Exercise input:
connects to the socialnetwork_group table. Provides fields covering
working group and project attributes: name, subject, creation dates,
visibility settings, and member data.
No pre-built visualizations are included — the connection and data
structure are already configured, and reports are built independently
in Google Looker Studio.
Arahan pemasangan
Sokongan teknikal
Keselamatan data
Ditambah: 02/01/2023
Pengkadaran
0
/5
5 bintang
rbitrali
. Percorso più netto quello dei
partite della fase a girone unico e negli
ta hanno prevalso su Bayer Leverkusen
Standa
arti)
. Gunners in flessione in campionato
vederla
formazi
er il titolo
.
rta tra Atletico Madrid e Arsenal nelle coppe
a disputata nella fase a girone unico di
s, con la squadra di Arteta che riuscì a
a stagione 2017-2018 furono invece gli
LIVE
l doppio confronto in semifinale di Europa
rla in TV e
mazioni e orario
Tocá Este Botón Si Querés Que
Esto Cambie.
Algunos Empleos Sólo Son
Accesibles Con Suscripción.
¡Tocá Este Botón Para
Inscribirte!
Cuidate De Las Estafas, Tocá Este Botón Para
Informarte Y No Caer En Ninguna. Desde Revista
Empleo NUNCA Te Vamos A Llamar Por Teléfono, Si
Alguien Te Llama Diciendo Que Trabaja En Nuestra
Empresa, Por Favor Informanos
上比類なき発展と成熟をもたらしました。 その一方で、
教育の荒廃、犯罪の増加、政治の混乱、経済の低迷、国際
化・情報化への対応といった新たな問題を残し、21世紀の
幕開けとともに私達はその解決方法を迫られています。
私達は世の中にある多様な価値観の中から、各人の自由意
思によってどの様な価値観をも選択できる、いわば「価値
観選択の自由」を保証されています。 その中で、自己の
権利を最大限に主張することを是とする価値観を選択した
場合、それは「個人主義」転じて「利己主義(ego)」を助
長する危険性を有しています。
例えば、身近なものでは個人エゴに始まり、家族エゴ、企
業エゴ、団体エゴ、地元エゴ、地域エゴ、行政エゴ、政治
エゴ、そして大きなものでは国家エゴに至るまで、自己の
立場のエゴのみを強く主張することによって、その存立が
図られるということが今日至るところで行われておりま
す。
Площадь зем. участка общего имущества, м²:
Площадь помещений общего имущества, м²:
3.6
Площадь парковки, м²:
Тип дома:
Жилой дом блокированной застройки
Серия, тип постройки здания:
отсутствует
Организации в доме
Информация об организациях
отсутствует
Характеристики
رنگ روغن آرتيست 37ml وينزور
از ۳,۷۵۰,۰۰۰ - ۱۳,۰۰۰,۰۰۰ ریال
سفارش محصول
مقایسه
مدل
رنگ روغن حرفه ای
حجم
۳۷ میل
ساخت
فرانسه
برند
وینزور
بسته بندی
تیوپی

* * *

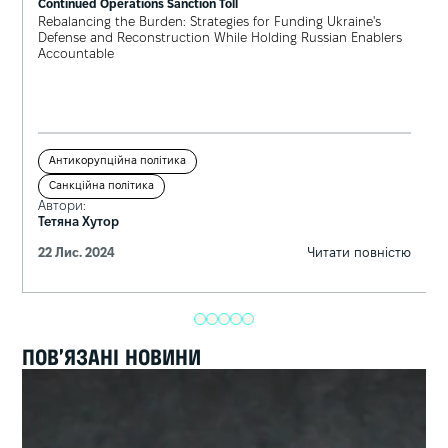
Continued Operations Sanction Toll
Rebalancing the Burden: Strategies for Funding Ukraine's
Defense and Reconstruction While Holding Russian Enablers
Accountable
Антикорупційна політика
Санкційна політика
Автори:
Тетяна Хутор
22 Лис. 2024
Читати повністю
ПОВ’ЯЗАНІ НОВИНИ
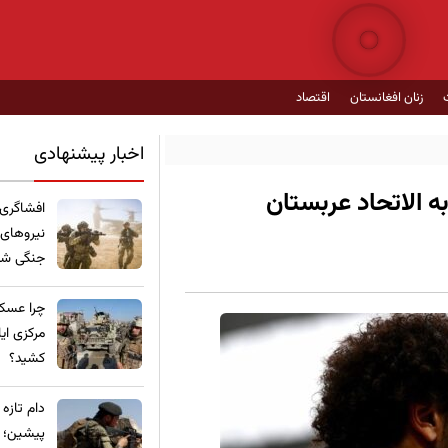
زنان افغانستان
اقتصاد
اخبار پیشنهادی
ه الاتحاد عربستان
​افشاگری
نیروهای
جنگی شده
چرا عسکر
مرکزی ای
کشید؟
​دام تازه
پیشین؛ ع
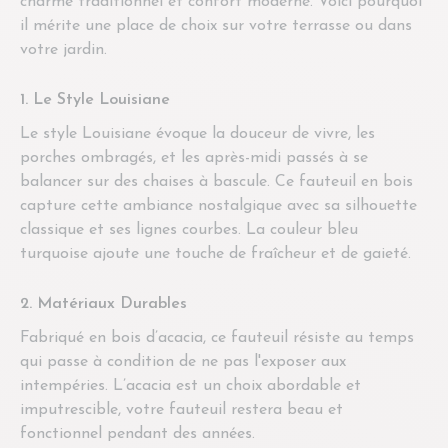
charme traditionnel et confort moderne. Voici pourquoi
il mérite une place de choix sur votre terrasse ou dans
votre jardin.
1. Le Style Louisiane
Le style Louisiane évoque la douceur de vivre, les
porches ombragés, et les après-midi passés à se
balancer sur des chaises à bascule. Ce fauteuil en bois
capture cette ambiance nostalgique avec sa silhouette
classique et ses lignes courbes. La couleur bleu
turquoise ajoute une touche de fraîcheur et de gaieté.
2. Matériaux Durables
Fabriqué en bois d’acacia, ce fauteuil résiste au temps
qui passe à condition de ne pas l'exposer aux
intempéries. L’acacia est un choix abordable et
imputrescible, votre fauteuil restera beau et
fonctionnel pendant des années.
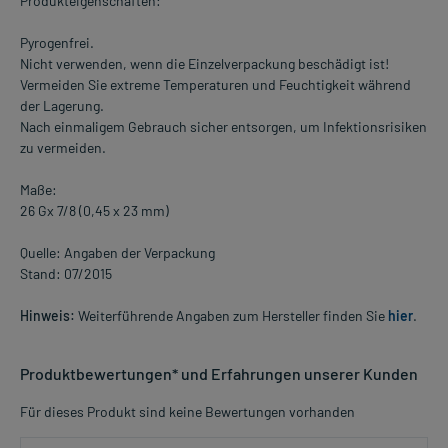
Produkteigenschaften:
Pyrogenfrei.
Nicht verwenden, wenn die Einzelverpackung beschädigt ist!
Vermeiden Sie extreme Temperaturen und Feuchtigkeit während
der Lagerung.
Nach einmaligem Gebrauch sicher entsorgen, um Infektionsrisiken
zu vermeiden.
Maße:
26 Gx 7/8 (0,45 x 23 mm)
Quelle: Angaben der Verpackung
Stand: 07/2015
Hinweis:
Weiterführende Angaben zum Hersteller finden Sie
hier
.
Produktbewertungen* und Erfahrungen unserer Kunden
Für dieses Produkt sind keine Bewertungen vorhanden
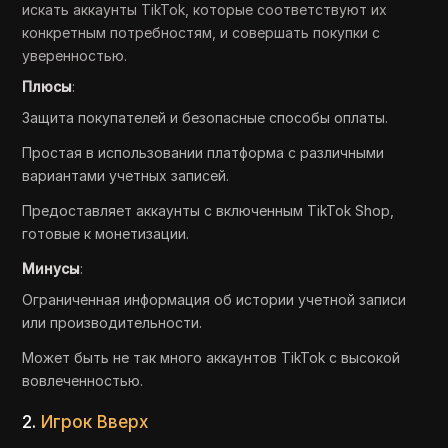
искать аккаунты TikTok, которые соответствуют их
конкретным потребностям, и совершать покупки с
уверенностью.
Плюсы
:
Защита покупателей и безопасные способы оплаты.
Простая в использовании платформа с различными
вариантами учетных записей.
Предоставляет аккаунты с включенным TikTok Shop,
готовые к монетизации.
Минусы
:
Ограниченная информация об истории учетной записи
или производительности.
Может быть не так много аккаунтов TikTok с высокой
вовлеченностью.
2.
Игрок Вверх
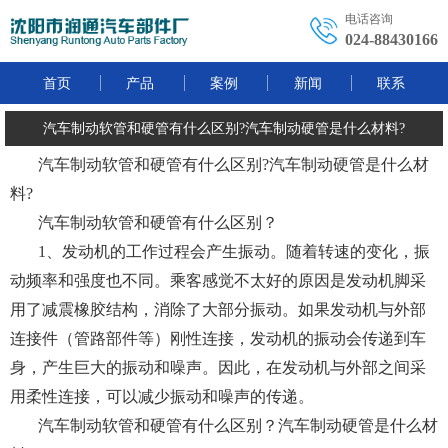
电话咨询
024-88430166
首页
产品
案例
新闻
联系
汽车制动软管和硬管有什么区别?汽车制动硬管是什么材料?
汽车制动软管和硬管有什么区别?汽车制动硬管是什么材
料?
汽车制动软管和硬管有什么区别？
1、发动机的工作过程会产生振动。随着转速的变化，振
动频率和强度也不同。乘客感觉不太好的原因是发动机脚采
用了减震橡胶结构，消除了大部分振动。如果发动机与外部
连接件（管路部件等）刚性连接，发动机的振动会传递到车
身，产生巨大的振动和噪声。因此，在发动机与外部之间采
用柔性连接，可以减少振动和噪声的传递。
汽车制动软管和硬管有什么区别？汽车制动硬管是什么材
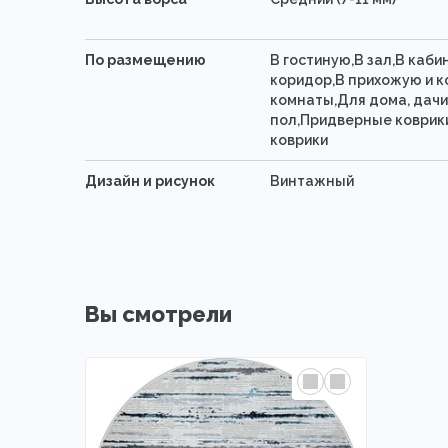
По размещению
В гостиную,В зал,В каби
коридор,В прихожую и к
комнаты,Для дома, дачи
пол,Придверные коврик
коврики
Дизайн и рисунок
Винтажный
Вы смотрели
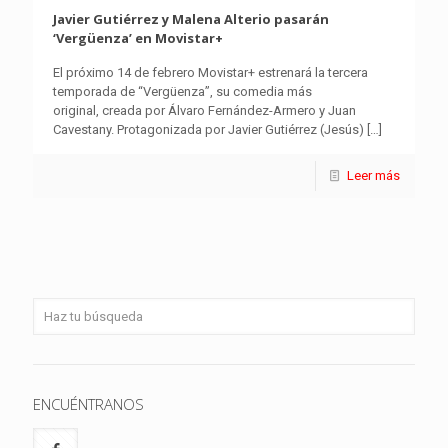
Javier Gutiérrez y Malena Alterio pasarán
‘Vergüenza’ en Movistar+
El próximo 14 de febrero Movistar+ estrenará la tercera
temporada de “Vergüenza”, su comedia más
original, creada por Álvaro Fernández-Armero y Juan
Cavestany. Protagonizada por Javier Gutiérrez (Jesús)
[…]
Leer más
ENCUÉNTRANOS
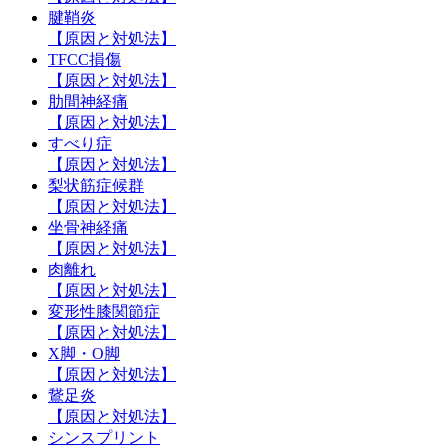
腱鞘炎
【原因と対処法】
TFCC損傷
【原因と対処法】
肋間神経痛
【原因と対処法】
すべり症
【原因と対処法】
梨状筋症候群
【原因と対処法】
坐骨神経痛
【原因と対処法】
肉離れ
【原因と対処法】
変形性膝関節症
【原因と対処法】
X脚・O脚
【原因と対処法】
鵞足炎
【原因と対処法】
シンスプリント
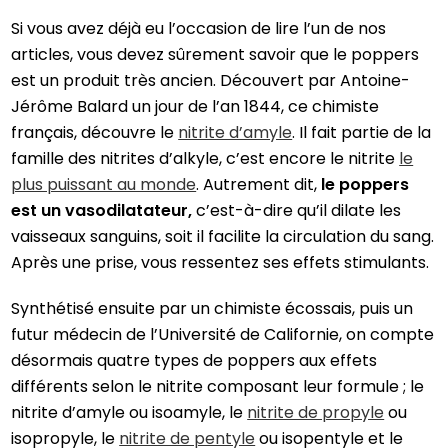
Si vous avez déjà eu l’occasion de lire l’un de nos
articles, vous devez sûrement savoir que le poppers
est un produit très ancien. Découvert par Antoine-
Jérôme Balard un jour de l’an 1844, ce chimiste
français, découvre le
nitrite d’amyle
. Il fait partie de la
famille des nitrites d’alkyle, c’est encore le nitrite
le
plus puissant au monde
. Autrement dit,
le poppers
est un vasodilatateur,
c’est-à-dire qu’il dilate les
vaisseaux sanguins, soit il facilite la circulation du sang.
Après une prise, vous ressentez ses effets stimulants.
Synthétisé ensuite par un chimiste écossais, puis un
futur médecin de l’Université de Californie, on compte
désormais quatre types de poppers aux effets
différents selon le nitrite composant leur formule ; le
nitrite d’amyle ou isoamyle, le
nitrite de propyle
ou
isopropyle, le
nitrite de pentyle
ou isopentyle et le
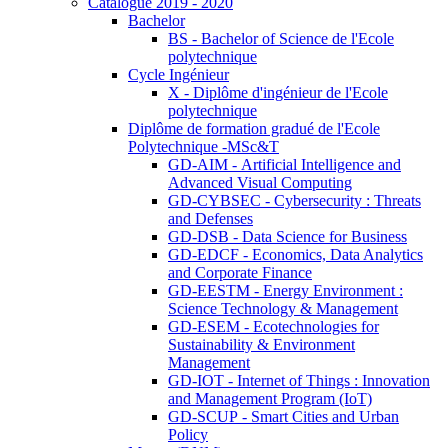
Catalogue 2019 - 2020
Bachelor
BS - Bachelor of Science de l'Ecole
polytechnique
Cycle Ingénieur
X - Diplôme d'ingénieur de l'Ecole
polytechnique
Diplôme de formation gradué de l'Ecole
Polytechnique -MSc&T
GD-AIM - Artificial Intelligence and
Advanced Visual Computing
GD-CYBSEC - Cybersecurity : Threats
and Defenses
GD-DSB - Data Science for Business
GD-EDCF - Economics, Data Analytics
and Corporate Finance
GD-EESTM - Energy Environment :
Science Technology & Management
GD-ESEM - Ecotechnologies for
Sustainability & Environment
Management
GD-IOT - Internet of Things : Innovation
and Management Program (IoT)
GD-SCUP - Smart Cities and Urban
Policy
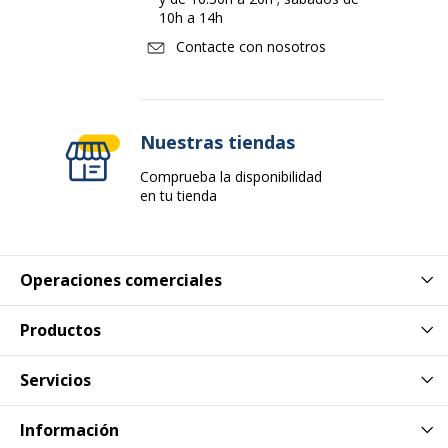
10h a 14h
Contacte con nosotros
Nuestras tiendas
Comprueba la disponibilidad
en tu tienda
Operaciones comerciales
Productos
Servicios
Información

Task objective:
Please give the count of lines above with "汽车制动软管和硬管有什么区别", nothing else.

Exercise answer:
4